To do
Produce a faithful copy of the data, one that leaves out the pictures.

Material for this task

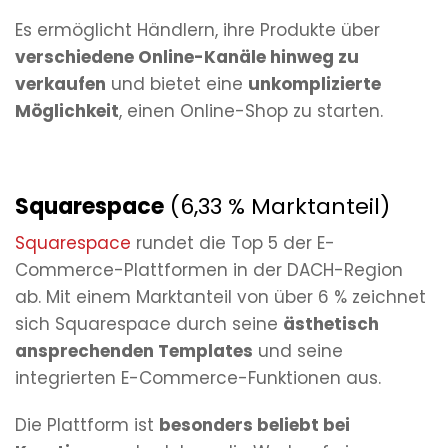
Es ermöglicht Händlern, ihre Produkte über
verschiedene Online-Kanäle hinweg zu
verkaufen
und bietet eine
unkomplizierte
Möglichkeit
, einen Online-Shop zu starten.
Squarespace
(6,33 % Marktanteil)
Squarespace
rundet die Top 5 der E-
Commerce-Plattformen in der DACH-Region
ab. Mit einem Marktanteil von über 6 % zeichnet
sich Squarespace durch seine
ästhetisch
ansprechenden Templates
und seine
integrierten E-Commerce-Funktionen aus.
Die Plattform ist
besonders beliebt bei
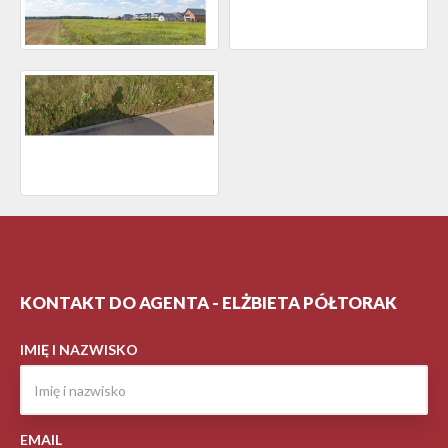
KONTAKT DO AGENTA - ELŻBIETA PÓŁTORAK
IMIĘ I NAZWISKO
EMAIL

Reply to the task
Es ermöglicht Händlern, ihre Produkte über
verschiedene Online-Kanäle hinweg zu
verkaufen
und bietet eine
unkomplizierte
Möglichkeit
, einen Online-Shop zu starten.
Squarespace
(6,33 % Marktanteil)
Squarespace
rundet die Top 5 der E-
Commerce-Plattformen in der DACH-Region
ab. Mit einem Marktanteil von über 6 % zeichnet
sich Squarespace durch seine
ästhetisch
ansprechenden Templates
und seine
integrierten E-Commerce-Funktionen aus.
Die Plattform ist
besonders beliebt bei
KONTAKT DO AGENTA - ELŻBIETA PÓŁTORAK
IMIĘ I NAZWISKO
EMAIL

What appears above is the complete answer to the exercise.